Eric Jon Magnuson says
This response (especially the last paragraph) in a recent interview with the head of Grupo Renascença Multimédia’s radio division (at https://www.redtech.pro/grupo-renascenca-multimedia-responds-to-tech-and-audience-shifts) really jumped out at me…
“Younger listeners are critical for Renascença’s long-term viability, so we create content tailored to their interests. Developing a radio habit among younger listeners demands not just on-air methods but a strong online and social media presence.
“Simultaneously, younger listeners teach us a lot about where media is heading. They demand new information, entertainment, music and talent models, all within a peer-to-peer recommendation environment.
“They move fast and don’t look back, and we must move with them — be at their parties, help them find new music and introduce them to personalities, on all platforms, around the clock.
“That’s what we do with Mega Hits. It is a talent nursery for all the other stations, our lab for procedures and systems and an innovation accelerator.”

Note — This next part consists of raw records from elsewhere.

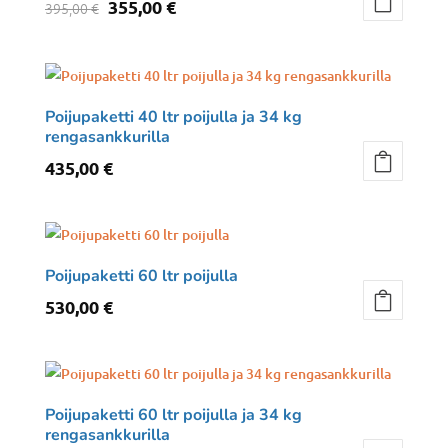
Alkuperäinen
Nykyinen
355,00
€
395,00
€
hinta
hinta
oli:
on:
395,00 €.
355,00 €.
Poijupaketti 40 ltr poijulla ja 34 kg
rengasankkurilla
435,00
€
Poijupaketti 60 ltr poijulla
530,00
€
Poijupaketti 60 ltr poijulla ja 34 kg
rengasankkurilla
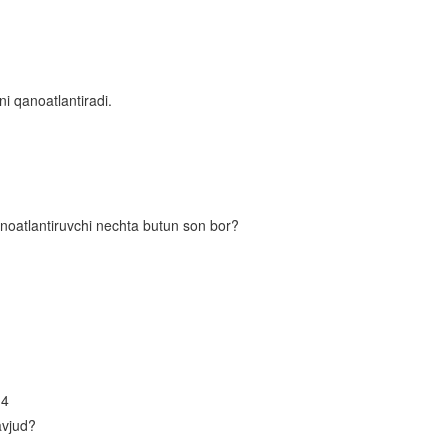
Oraliqlar usuli
Parametrli tengsizliklar
Irratsional tenglamalar va tengsizliklar
ni qanoatlantiradi.
Arifmetik progressiya
Sonlarga oid masalalar
Harakatga oid masalalar
 qanoatlantiruvchi nechta butun son bor?
Aralashmaga oid masalalar
Funksiyalarning xossalari
Aralash bo‘lim
Ko‘rsatkichli funksiya va uning xossalari
Ko‘rsatkichli tenglamalar
<4
Ko‘rsatkichli tengsizliklar
avjud?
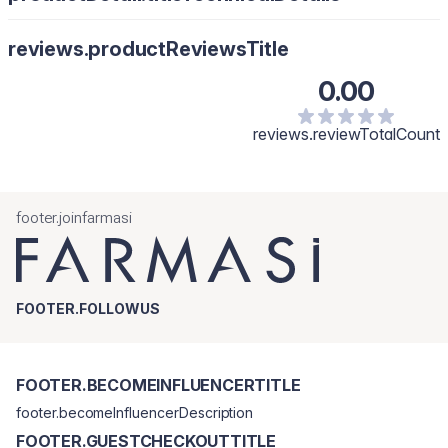
reviews.productReviewsTitle
0.00
reviews.reviewTotalCount
footer.joinfarmasi
FOOTER.FOLLOWUS
FOOTER.BECOMEINFLUENCERTITLE
footer.becomeInfluencerDescription
FOOTER.GUESTCHECKOUTTITLE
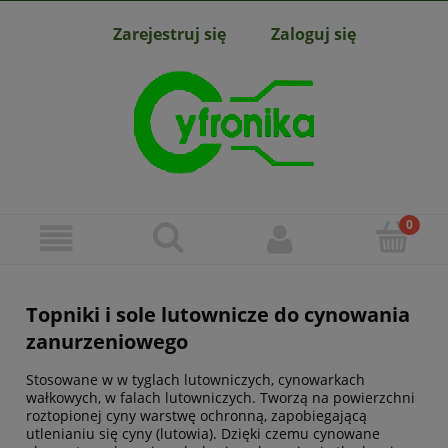
Zarejestruj się
Zaloguj się
Topniki i sole lutownicze do cynowania
zanurzeniowego
Stosowane w w tyglach lutowniczych, cynowarkach
wałkowych, w falach lutowniczych. Tworzą na powierzchni
roztopionej cyny warstwę ochronną, zapobiegającą
utlenianiu się cyny (lutowia). Dzięki czemu cynowane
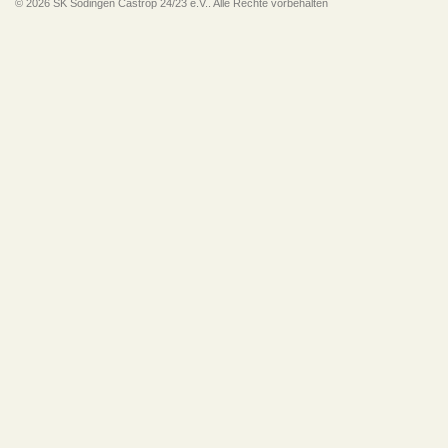
© 2026 SK Sodingen Castrop 24/23 e.V.. Alle Rechte vorbehalten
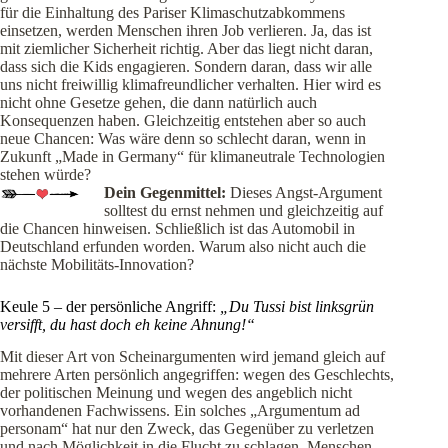
für die Einhaltung des Pariser Klimaschutzabkommens
einsetzen, werden Menschen ihren Job verlieren. Ja, das ist
mit ziemlicher Sicherheit richtig. Aber das liegt nicht daran,
dass sich die Kids engagieren. Sondern daran, dass wir alle
uns nicht freiwillig klimafreundlicher verhalten. Hier wird es
nicht ohne Gesetze gehen, die dann natürlich auch
Konsequenzen haben. Gleichzeitig entstehen aber so auch
neue Chancen: Was wäre denn so schlecht daran, wenn in
Zukunft „Made in Germany“ für klimaneutrale Technologien
stehen würde?
Dein Gegenmittel:
Dieses Angst-Argument
solltest du ernst nehmen und gleichzeitig auf
die Chancen hinweisen. Schließlich ist das Automobil in
Deutschland erfunden worden. Warum also nicht auch die
nächste Mobilitäts-Innovation?
Keule 5 – der persönliche Angriff:
„Du Tussi bist linksgrün
versifft, du hast doch eh keine Ahnung!“
Mit dieser Art von Scheinargumenten wird jemand gleich auf
mehrere Arten persönlich angegriffen: wegen des Geschlechts,
der politischen Meinung und wegen des angeblich nicht
vorhandenen Fachwissens. Ein solches „Argumentum ad
personam“ hat nur den Zweck, das Gegenüber zu verletzen
und nach Möglichkeit in die Flucht zu schlagen. Menschen,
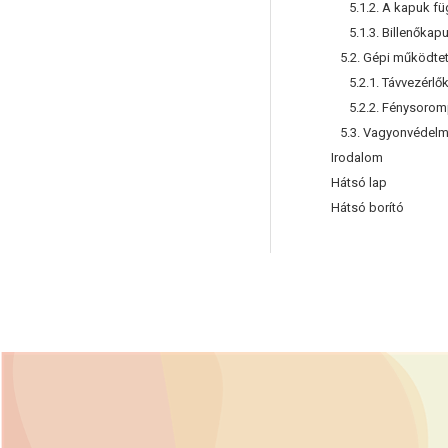
5.1.2. A kapuk füg
5.1.3. Billenőkapu
5.2. Gépi működtet
5.2.1. Távvezérlő
5.2.2. Fénysoro
5.3. Vagyonvédelmi
Irodalom
Hátsó lap
Hátsó borító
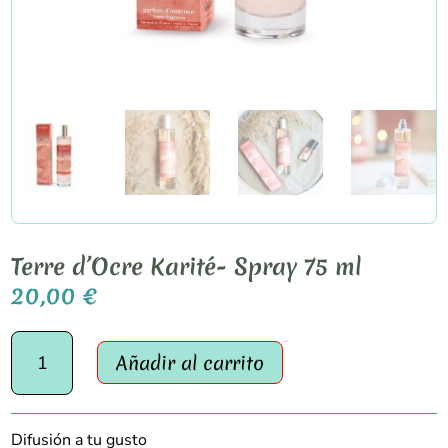
Terre d’Ocre Karité- Spray 75 ml
20,00
€
Terre
Añadir al carrito
d'Ocre
Karité-
Spray
75
Difusión a tu gusto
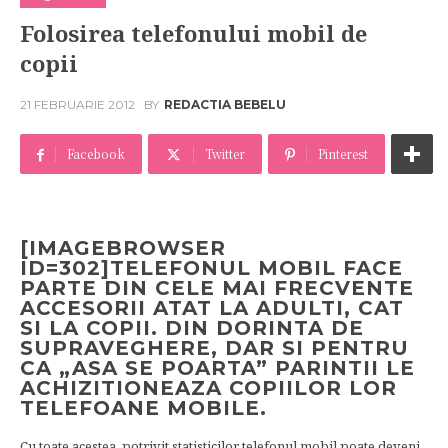
Folosirea telefonului mobil de
copii
21 FEBRUARIE 2012
BY
REDACTIA BEBELU
Facebook
Twitter
Pinterest
[IMAGEBROWSER
ID=302]TELEFONUL MOBIL FACE
PARTE DIN CELE MAI FRECVENTE
ACCESORII ATAT LA ADULTI, CAT
SI LA COPII. DIN DORINTA DE
SUPRAVEGHERE, DAR SI PENTRU
CA „ASA SE POARTA” PARINTII LE
ACHIZITIONEAZA COPIILOR LOR
TELEFOANE MOBILE.
Cu toate acestea, potrivit statisticilor telefonul mobil poate deveni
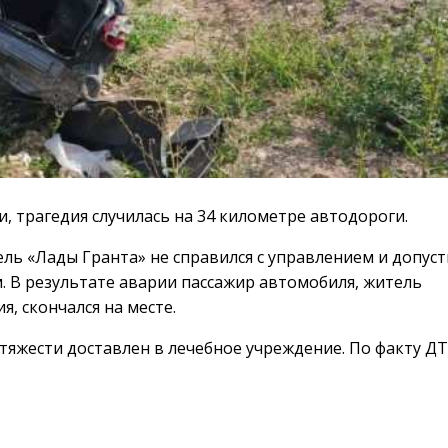
, трагедия случилась на 34 километре автодороги.
ль «Лады Гранта» не справился с управлением и допуст
 В результате аварии пассажир автомобиля, житель
, скончался на месте.
тяжести доставлен в лечебное учреждение. По факту Д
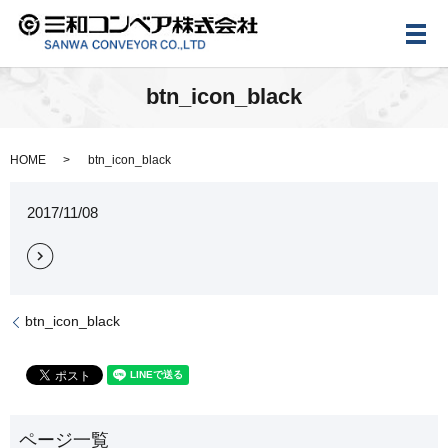
メ
btn_icon_black
HOME
btn_icon_black
2017/11/08
btn_icon_black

(Mega Hits is the group’s CHR, with possibly a Rhythmic lean. Its sisters are RFM [Hot AC or perhaps Adult CHR] and Rádio Renascença [“generalist”/full-service AC, likely Gold-based].)
Fred Jacobs says
Eric, the whole thing is brilliant, prescient, and so missing here in the U.S. Portugal, eh? Thanks so much for sharing this.
Robin Solis says
Good info, thank you.
Fred Jacobs says
You’re welcome. Thanks for reading it.